> [Problem statement] Your task is to copy the records that follow exactly, minus any images.

Entries taken from a collection
= = =

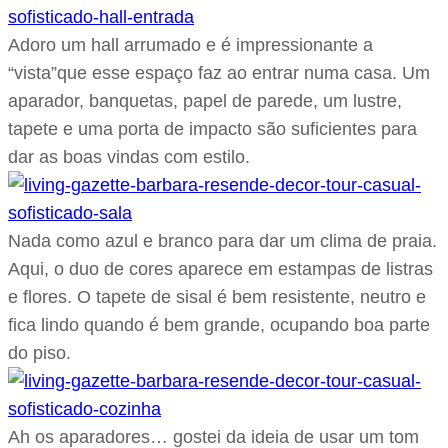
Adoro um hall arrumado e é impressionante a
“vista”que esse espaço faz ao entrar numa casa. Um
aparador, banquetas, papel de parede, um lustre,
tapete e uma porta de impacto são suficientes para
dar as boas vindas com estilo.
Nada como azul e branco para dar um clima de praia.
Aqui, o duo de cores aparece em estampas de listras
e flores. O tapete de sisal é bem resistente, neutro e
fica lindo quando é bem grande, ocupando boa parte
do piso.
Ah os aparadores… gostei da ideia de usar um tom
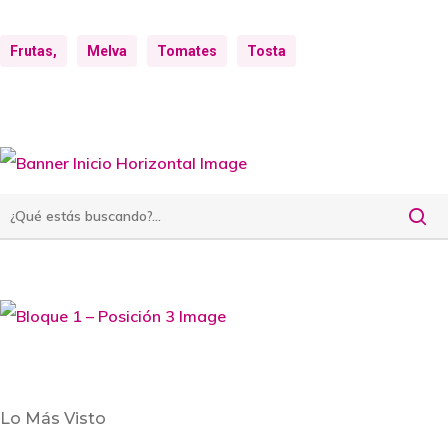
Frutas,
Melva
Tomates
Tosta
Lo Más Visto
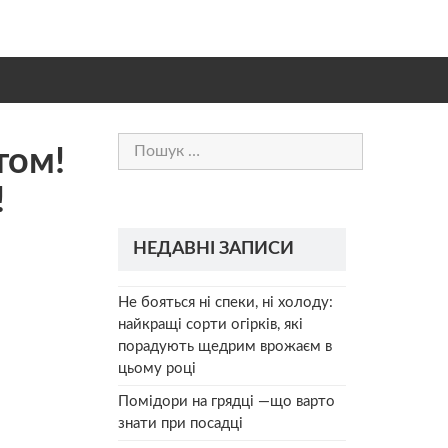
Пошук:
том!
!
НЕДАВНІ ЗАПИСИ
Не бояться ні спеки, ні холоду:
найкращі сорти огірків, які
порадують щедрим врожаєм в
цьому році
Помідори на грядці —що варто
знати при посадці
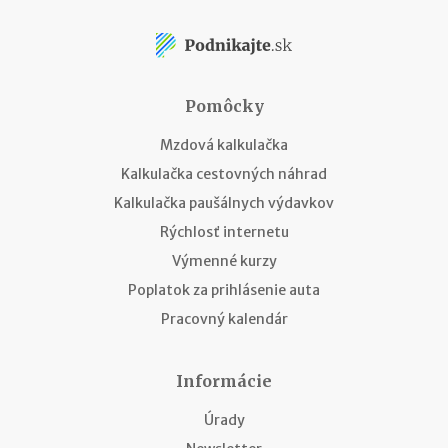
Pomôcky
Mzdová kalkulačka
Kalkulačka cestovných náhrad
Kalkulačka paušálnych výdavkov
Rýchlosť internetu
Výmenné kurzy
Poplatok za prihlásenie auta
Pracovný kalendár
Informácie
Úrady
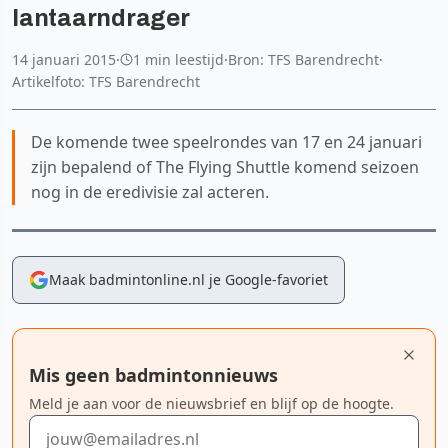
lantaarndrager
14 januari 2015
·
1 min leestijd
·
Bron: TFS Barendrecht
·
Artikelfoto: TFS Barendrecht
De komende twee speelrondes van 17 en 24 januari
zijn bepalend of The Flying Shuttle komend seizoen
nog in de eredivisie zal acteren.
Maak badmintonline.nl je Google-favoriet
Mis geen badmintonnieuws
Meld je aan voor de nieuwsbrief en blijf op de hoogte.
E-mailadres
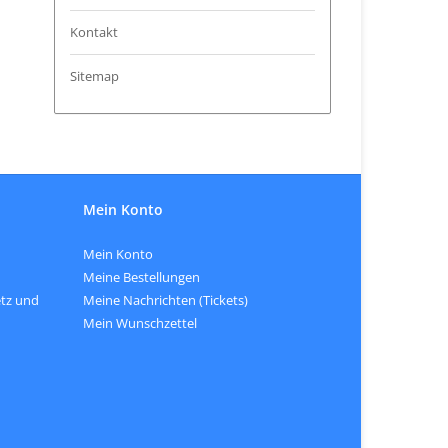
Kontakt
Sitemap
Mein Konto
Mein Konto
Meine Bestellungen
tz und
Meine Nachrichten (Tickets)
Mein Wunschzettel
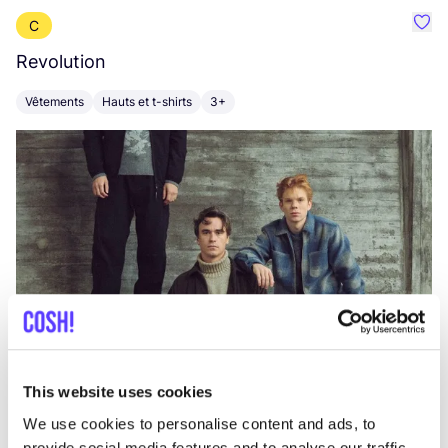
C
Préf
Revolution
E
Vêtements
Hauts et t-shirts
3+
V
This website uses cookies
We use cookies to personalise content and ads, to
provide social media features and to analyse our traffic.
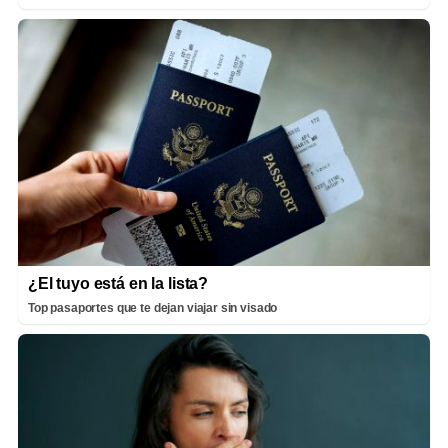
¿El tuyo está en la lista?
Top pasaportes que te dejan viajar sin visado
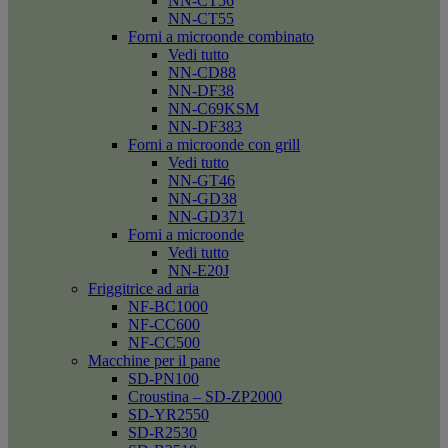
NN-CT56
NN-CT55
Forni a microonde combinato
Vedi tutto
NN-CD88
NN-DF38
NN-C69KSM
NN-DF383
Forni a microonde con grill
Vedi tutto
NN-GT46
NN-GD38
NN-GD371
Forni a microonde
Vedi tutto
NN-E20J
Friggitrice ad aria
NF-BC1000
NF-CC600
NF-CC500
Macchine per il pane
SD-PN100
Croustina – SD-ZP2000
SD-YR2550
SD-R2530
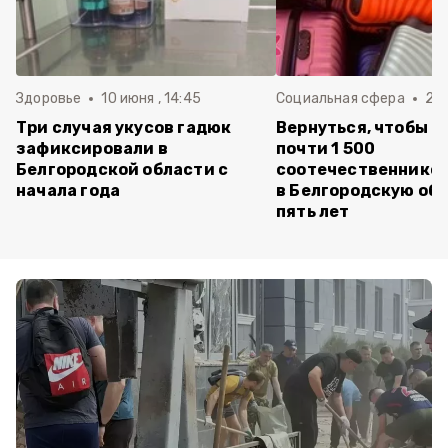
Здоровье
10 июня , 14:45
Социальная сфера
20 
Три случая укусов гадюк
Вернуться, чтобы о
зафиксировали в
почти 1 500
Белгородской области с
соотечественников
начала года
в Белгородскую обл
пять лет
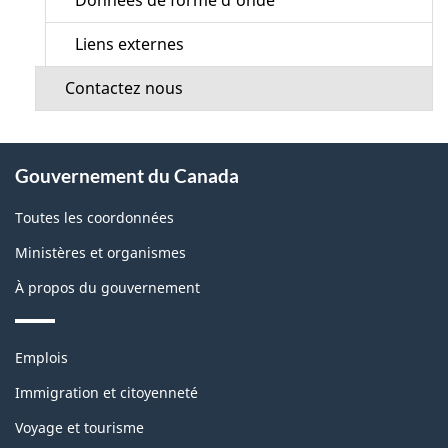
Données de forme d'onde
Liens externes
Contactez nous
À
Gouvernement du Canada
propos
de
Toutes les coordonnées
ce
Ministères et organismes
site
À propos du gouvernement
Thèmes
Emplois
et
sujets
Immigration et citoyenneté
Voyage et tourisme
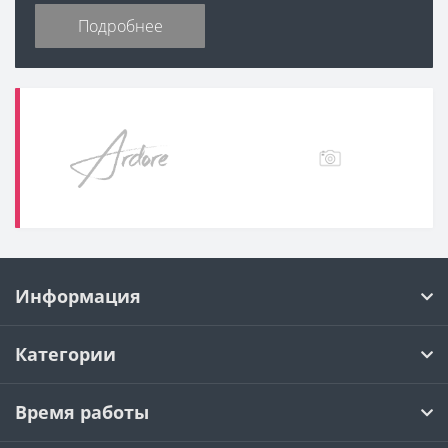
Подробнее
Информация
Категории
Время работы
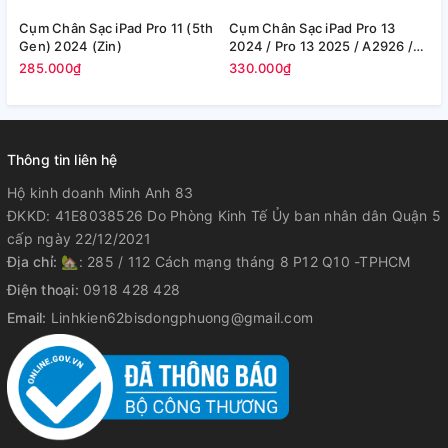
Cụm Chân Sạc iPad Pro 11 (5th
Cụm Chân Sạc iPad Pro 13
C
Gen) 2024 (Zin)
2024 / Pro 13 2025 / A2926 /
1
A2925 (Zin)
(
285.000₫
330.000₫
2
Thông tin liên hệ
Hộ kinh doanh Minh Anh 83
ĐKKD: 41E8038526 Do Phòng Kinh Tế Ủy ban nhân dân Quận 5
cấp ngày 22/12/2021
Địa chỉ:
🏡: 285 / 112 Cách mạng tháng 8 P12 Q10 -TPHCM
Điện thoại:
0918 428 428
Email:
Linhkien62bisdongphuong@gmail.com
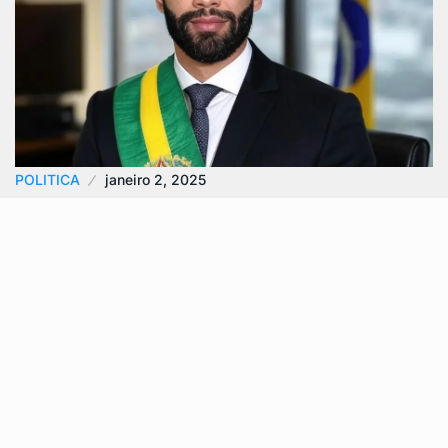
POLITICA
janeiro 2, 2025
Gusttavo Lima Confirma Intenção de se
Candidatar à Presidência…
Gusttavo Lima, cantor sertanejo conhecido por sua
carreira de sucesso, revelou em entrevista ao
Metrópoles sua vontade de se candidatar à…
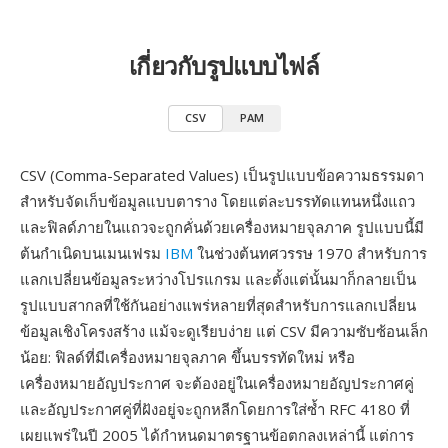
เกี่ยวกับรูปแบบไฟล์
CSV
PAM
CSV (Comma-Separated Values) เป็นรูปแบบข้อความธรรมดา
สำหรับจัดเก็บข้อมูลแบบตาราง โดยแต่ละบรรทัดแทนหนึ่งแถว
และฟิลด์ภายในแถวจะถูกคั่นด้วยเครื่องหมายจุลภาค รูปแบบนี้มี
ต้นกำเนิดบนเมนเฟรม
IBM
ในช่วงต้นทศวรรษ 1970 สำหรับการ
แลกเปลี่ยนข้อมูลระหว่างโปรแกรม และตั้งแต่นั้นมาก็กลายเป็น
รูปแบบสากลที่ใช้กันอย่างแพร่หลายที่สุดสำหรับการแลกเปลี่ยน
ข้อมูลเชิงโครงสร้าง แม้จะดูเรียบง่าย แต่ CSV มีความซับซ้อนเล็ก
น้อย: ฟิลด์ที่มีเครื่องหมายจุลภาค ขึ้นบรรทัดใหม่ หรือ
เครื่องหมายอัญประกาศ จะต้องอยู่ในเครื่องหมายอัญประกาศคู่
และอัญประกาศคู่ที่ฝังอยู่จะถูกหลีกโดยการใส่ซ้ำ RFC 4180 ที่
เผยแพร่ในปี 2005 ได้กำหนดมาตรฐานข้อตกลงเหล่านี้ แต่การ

= = =

> [Result]
Adoro um hall arrumado e é impressionante a
“vista”que esse espaço faz ao entrar numa casa. Um
aparador, banquetas, papel de parede, um lustre,
tapete e uma porta de impacto são suficientes para
dar as boas vindas com estilo.
Nada como azul e branco para dar um clima de praia.
Aqui, o duo de cores aparece em estampas de listras
e flores. O tapete de sisal é bem resistente, neutro e
fica lindo quando é bem grande, ocupando boa parte
do piso.
Ah os aparadores… gostei da ideia de usar um tom
Frutas,
Melva
Tomates
Tosta
Lo Más Visto
Пошук:
том!
!
НЕДАВНІ ЗАПИСИ
Не бояться ні спеки, ні холоду:
найкращі сорти огірків, які
порадують щедрим врожаєм в
цьому році
Помідори на грядці —що варто
знати при посадці
Pomôcky
Mzdová kalkulačka
Kalkulačka cestovných náhrad
Kalkulačka paušálnych výdavkov
Rýchlosť internetu
Výmenné kurzy
Poplatok za prihlásenie auta
Pracovný kalendár
Informácie
Úrady
lantaarndrager
14 januari 2015
·
1 min leestijd
·
Bron: TFS Barendrecht
·
Artikelfoto: TFS Barendrecht
De komende twee speelrondes van 17 en 24 januari
zijn bepalend of The Flying Shuttle komend seizoen
nog in de eredivisie zal acteren.
Maak badmintonline.nl je Google-favoriet
Mis geen badmintonnieuws
Meld je aan voor de nieuwsbrief en blijf op de hoogte.
E-mailadres
Kontakt
Sitemap
Mein Konto
Mein Konto
Meine Bestellungen
tz und
Meine Nachrichten (Tickets)
Mein Wunschzettel
C
Préf
Revolution
E
Vêtements
Hauts et t-shirts
3+
V
This website uses cookies
We use cookies to personalise content and ads, to
provide social media features and to analyse our traffic.
¿El tuyo está en la lista?
Top pasaportes que te dejan viajar sin visado
NN-CT56
NN-CT55
Forni a microonde combinato
Vedi tutto
NN-CD88
NN-DF38
NN-C69KSM
NN-DF383
Forni a microonde con grill
Vedi tutto
NN-GT46
NN-GD38
NN-GD371
Forni a microonde
Vedi tutto
NN-E20J
Friggitrice ad aria
NF-BC1000
NF-CC600
NF-CC500
Macchine per il pane
SD-PN100
Croustina – SD-ZP2000
SD-YR2550
SD-R2530
Здоровье
10 июня , 14:45
Социальная сфера
20 
Три случая укусов гадюк
Вернуться, чтобы о
зафиксировали в
почти 1 500
Белгородской области с
соотечественников
начала года
в Белгородскую обл
пять лет
Données de forme d'onde
Liens externes
Contactez nous
À
Gouvernement du Canada
propos
de
Toutes les coordonnées
ce
Ministères et organismes
site
À propos du gouvernement
Thèmes
Emplois
et
sujets
Immigration et citoyenneté
Voyage et tourisme
Подробнее
Информация
Категории
Время работы
Cụm Chân Sạc iPad Pro 11 (5th
Cụm Chân Sạc iPad Pro 13
C
Gen) 2024 (Zin)
2024 / Pro 13 2025 / A2926 /
1
A2925 (Zin)
(
285.000₫
330.000₫
2
Thông tin liên hệ
Hộ kinh doanh Minh Anh 83
ĐKKD: 41E8038526 Do Phòng Kinh Tế Ủy ban nhân dân Quận 5
cấp ngày 22/12/2021
Địa chỉ:
🏡: 285 / 112 Cách mạng tháng 8 P12 Q10 -TPHCM
Điện thoại:
0918 428 428
Email:
Linhkien62bisdongphuong@gmail.com
POLITICA
janeiro 2, 2025
Gusttavo Lima Confirma Intenção de se
Candidatar à Presidência…
Gusttavo Lima, cantor sertanejo conhecido por sua
carreira de sucesso, revelou em entrevista ao
Metrópoles sua vontade de se candidatar à…
เกี่ยวกับรูปแบบไฟล์
CSV
PAM
CSV (Comma-Separated Values) เป็นรูปแบบข้อความธรรมดา
สำหรับจัดเก็บข้อมูลแบบตาราง โดยแต่ละบรรทัดแทนหนึ่งแถว
และฟิลด์ภายในแถวจะถูกคั่นด้วยเครื่องหมายจุลภาค รูปแบบนี้มี
ต้นกำเนิดบนเมนเฟรม
IBM
ในช่วงต้นทศวรรษ 1970 สำหรับการ
แลกเปลี่ยนข้อมูลระหว่างโปรแกรม และตั้งแต่นั้นมาก็กลายเป็น
รูปแบบสากลที่ใช้กันอย่างแพร่หลายที่สุดสำหรับการแลกเปลี่ยน
ข้อมูลเชิงโครงสร้าง แม้จะดูเรียบง่าย แต่ CSV มีความซับซ้อนเล็ก
น้อย: ฟิลด์ที่มีเครื่องหมายจุลภาค ขึ้นบรรทัดใหม่ หรือ
เครื่องหมายอัญประกาศ จะต้องอยู่ในเครื่องหมายอัญประกาศคู่
และอัญประกาศคู่ที่ฝังอยู่จะถูกหลีกโดยการใส่ซ้ำ RFC 4180 ที่
เผยแพร่ในปี 2005 ได้กำหนดมาตรฐานข้อตกลงเหล่านี้ แต่การ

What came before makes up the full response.